Notice the clean curtains from upstairs while you're strolling round the kitchen.

 
Apricots halved, ready to stud the cake batter. 


This was originally Melissa Clark's Figgy Demerera Snacking Cake. I've used various fruit including plums in the past, but ripe figs aren't a thing here, and I didn't have Demerera so I sprinkled regular white, and I didn't have brandy so I did without.

But it's really good and supplies enough for a battalion or a couple of neighboring kids plus Handsome Son, Gary and me.

In the middle of this I got an alert to tell me the special online lecture on Ndop cloth was not at 1pm, as I'd thought, but at noon.

So I ended up pushing tablet buttons to get screenshots while rolling pastry and sausage and wielding bench scrapers, and generally trying to do several incompatible things at once. 

In the middle of lunch, sausage rolls hot on my plate, while the cake was in the oven, and I'd finally sat down to watch the presentation as planned, a neighbor stopped in.
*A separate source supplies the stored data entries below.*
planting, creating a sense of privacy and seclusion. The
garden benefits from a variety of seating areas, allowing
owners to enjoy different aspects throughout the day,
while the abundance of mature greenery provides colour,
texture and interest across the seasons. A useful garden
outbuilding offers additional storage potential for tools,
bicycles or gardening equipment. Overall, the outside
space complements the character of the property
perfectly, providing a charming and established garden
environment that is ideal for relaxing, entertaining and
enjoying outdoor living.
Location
Gary's in the hospital, sudden pulmonary thing, yesterday morning. They're keeping him three days, he's seemingly doing okay, but everyone is worried.  Neighbor and I may visit tomorrow if he's up for it. Definitely uneasy. 

So I missed a bit of the Ndop program but I think I got the gist for you, and blogged about it in a special post.

Also in the local news 


The scallions are growing!

And I found in reading the current Sacks, that Humphry Davy, the chemist, inventor of the miner's lamp, was also a poet. In his time, early nineteenth century, academic disciplines weren't so separated.

Here's what stunned me 


He had great respect for the elegance and inventiveness of Davy's use of language. And he too was a chemist as well as a poet.
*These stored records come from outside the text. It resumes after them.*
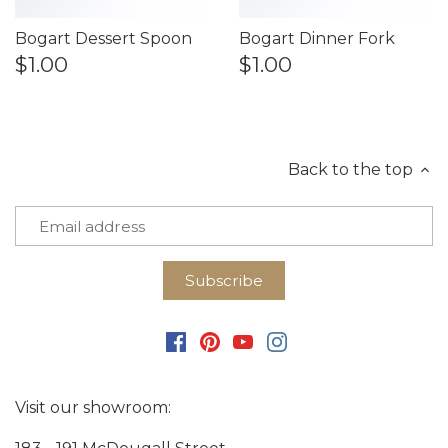
Bogart Dessert Spoon
Bogart Dinner Fork
$1.00
$1.00
Back to the top
Visit our showroom:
Also a later improved version of the miner's lamp was invented by an ancestor of Oliver Sacks. The stuff you learn from books.

Anyway I did get to sit and stitch, after all this activity today.
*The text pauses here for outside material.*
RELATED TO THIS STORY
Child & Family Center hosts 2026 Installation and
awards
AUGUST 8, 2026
I've been dreaming about this book, all kinds of new ideas for stitching the next page,  as well as anxiety about how to construct it! Brain never rests, despite the daily chair yoga.

About which I'm happy to say my hip is much happier, which seems to confirm my thought that's it's the cartilage, not the joint, complaining. Stretching is working. Neck, too, is doing better. All's good. 

Happy day everyone, don't do all the things at once like me. A person gets tired.

Saturday, May 18, 2024

Great presentation on ndop cloth of Africa, special post

 The Hajii Baba club brought Dr. Janet Purdy on  Saturday to speak online on the indigo resist-dyed cotton cloth of Cameroon,West Africa, known as ndop. It's a ceremonial cloth with royal privilege. There are many ancient kingdoms in Africa, the ruler of each  known as the Fon. He determines who can wear this cloth and when and in what form.

They're woven in very narrow strips by men, then stitched together,  with patterns drawn on by men and stitched in with raffia by women. They are  then indigo dyed, the raffia acting as the resist. 

These cloths can be enormous.  They serve as ceremonial backdrops as well as clothing. There are traditional designs, including shapes used as protective images, going back centuries.

The slides have enough information to follow largely without my commentary. Here goes.




some of the modern equipment used to determine how best to curate rare cloth, how much exposure to light is safe.


This is a Fon who placed his Kingdom under the protection of German power, dressed in German uniform with his assistant literally attached to the ceremonial ndop cloth .





















There are several books on this topic, which an interested reader can track down, but this is an overview of these cultural and historical treasured artefacts. Dr Purdy brought brief and accessible information to this textile enthusiast who isn't a scholar, very much appreciated.